Lata Mangeshkar (Photo Courtesy: Getty images)
Lata Mangeshkar (Photo Courtesy: Getty images)

Subhash K Jha

She practised a 'Mangeshkar Monopoly'. She wouldn’t let her sister sing. She was moody and cancelled song recordings. So many misconceptions about the immortal Lata Mangeshkar have been allowed to fester because she never bothered to correct them. It’s time to set the record straight for the sake of posterity.

1. That she discouraged new talent: Why didn’t anyone ever ask the new talent if the Goddess discouraged them? Suman Kalyanpur, for example, whose career is said to have suffered because she sounded somewhat like Lataji, has always maintained the highest regard for Lataji. Anuradha Paudwal, another alleged victim of the mythic Mangeshkar monopoly, used to be a disciple of Lataji’s illustrious brother Hridaynath Mangeshkar, got her first chartbuster Tu mera janu hai tu mera dilbar hai in Subhash Ghai’s Hero on Lataji’s recommendation. Sulakshana Pandit wanted to sing all her own songs on screen. But composers like Laxmikant-Pyarelal and Kalyanji-Anandji insisted on Lataji’s vocals. When Runa Laila came to India to sing for Kalyanji-Anandji, Lataji personally congratulated her. We once spoke about the mythic Mangeshkar monopoly. “Why Lata?” Lataji wondered. "Only the composers can answer that. Once a very big singer asked Madan Mohan Bhaiyya this question and he answered, ‘Jab tak Lata hai aur koi nahin.’ I never stopped any composer from using anyone’s voice. On the contrary on many occasions I’d suggest other voices for songs that came to me. I remember this one incident vividly where actor-producer, the great Om Prakash, wanted me to sing a song for one of his productions. As I was not free I suggested another singer’s name.
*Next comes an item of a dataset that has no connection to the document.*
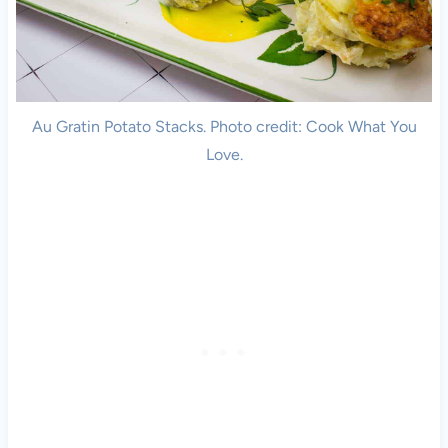
Au Gratin Potato Stacks. Photo credit: Cook What You
Love.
Some days later when I met Omprakashji I asked him how the recording went. He was quiet and then he answered, ‘Gana theek gaya lekin gayika ne aapke liye bahot bura-bhala kaha (the song went well but the singer badmouthed you).’ I laughed and told Om Prakashji not to feel bad. I am used to this. Neki kari aur kuwey mein dalo (do good and let it drown).” Personally, I have heard Lataji heap praises on many singers that came after her including Alka Yagnik, Kavita Krishnamurthy, Sunidhi Chauhan and Shreya Ghoshal.

2. That she was a hindrance in her sister Asha Bhosle’s career: This myth is so laughable it makes me cry. Here is the truth about the so-called rivalry: Lataji actually cleared the decks for her talented and versatile singers so that all the fast-paced westernized songs went to Ashaji. Lataji would actually tell composers that the cabaret or dance numbers were not suited to her throat— which was not true, if you’ve heard her sing Aa jaan-e-jaan for Helen and Iss qadar aap humko jo tadpayenge for Bindu, you’d know what I mean— only so that those breathy sexy numbers went to her sister. If Lataji had not agreed to make space for her sister, Ashaji’s career would have never taken off. The so-called rivalry was fuelled not by sense of mutual hostility but by well-wishers who poisoned Ashaji’s mind against her mother-like sister. Speaking sadly on this subject, Lataji had once said to me, “How can we be rivals? Why would I stop her career? She is my own sister! We had our differences. I had warned her against marrying too early and I was proven right. But as far as our professional rivalry is concerned it never existed. I could never do what Asha could do. Some troublemakers had convinced her that I snatched away Ae mere watan ke logon from her. This was not the case.”